* [Aim of the exercise] Reproduce the listing exactly. Omit pictures.

#### Records to use ####

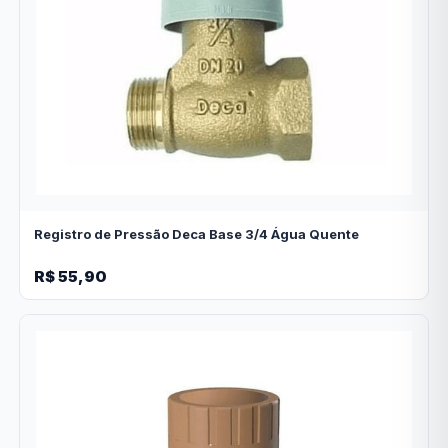
Registro de Pressão Deca Base 3/4 Água Quente
R$ 55,90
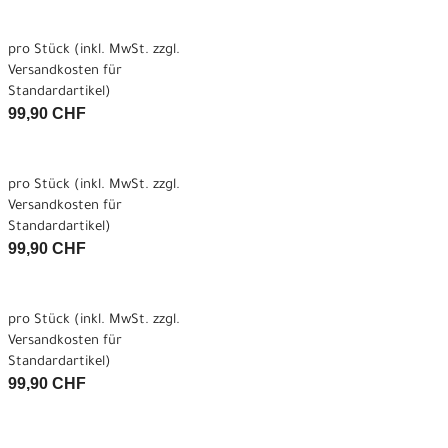
pro Stück (inkl. MwSt. zzgl.
Versandkosten für
Standardartikel
)
99,90 CHF
pro Stück (inkl. MwSt. zzgl.
Versandkosten für
Standardartikel
)
99,90 CHF
pro Stück (inkl. MwSt. zzgl.
Versandkosten für
Standardartikel
)
99,90 CHF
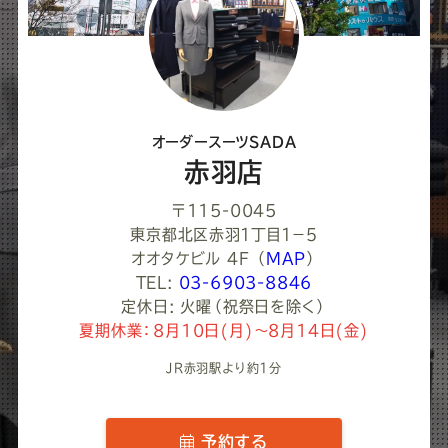
て
く
だ
さ
オーダースーツSADA
い
赤羽店
〒115-0045
東京都北区赤羽１丁目１−５
オオタケビル 4F
（
MAP
）
TEL:
03-6903-8846
定休日: 火曜（祝祭日を除く）
夏期休業：8月10日(月)～8月14日(金)
JR赤羽駅より約1分
予約する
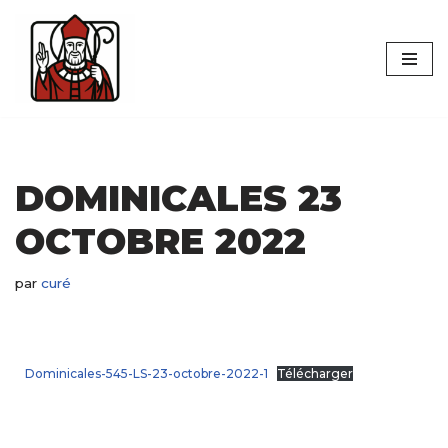
Aller
au
contenu
DOMINICALES 23
OCTOBRE 2022
par
curé
Dominicales-545-LS-23-octobre-2022-1
Télécharger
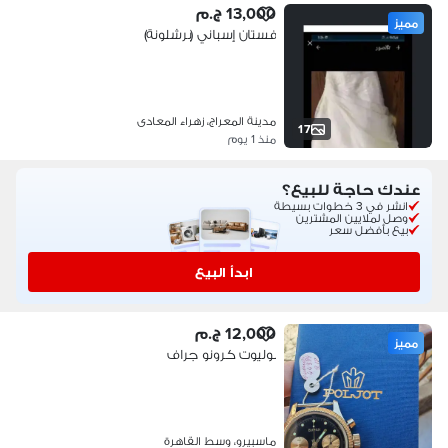
13,000 ج.م
مميز
فستان إسباني (برشلونة)
مدينة المعراج، زهراء المعادى
17
منذ 1 يوم
عندك حاجة للبيع؟
انشر في 3 خطوات بسيطة
وصل لملايين المشترين
بيع بأفضل سعر
ابدأ البيع
12,000 ج.م
مميز
بوليوت كرونو جراف
ماسبيرو، وسط القاهرة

####

* [Answer to this problem]
Registro de Pressão Deca Base 3/4 Água Quente
R$ 55,90
pro Stück (inkl. MwSt. zzgl.
Versandkosten für
Standardartikel
)
99,90 CHF
pro Stück (inkl. MwSt. zzgl.
Versandkosten für
Standardartikel
)
99,90 CHF
pro Stück (inkl. MwSt. zzgl.
Versandkosten für
Standardartikel
)
99,90 CHF
て
く
だ
さ
オーダースーツSADA
い
赤羽店
〒115-0045
東京都北区赤羽１丁目１−５
オオタケビル 4F
（
MAP
）
TEL:
03-6903-8846
定休日: 火曜（祝祭日を除く）
夏期休業：8月10日(月)～8月14日(金)
JR赤羽駅より約1分
予約する
Aller
au
contenu
DOMINICALES 23
OCTOBRE 2022
par
curé
Dominicales-545-LS-23-octobre-2022-1
Télécharger
13,000 ج.م
مميز
فستان إسباني (برشلونة)
مدينة المعراج، زهراء المعادى
17
منذ 1 يوم
عندك حاجة للبيع؟
انشر في 3 خطوات بسيطة
وصل لملايين المشترين
بيع بأفضل سعر
ابدأ البيع
12,000 ج.م
مميز
بوليوت كرونو جراف
ماسبيرو، وسط القاهرة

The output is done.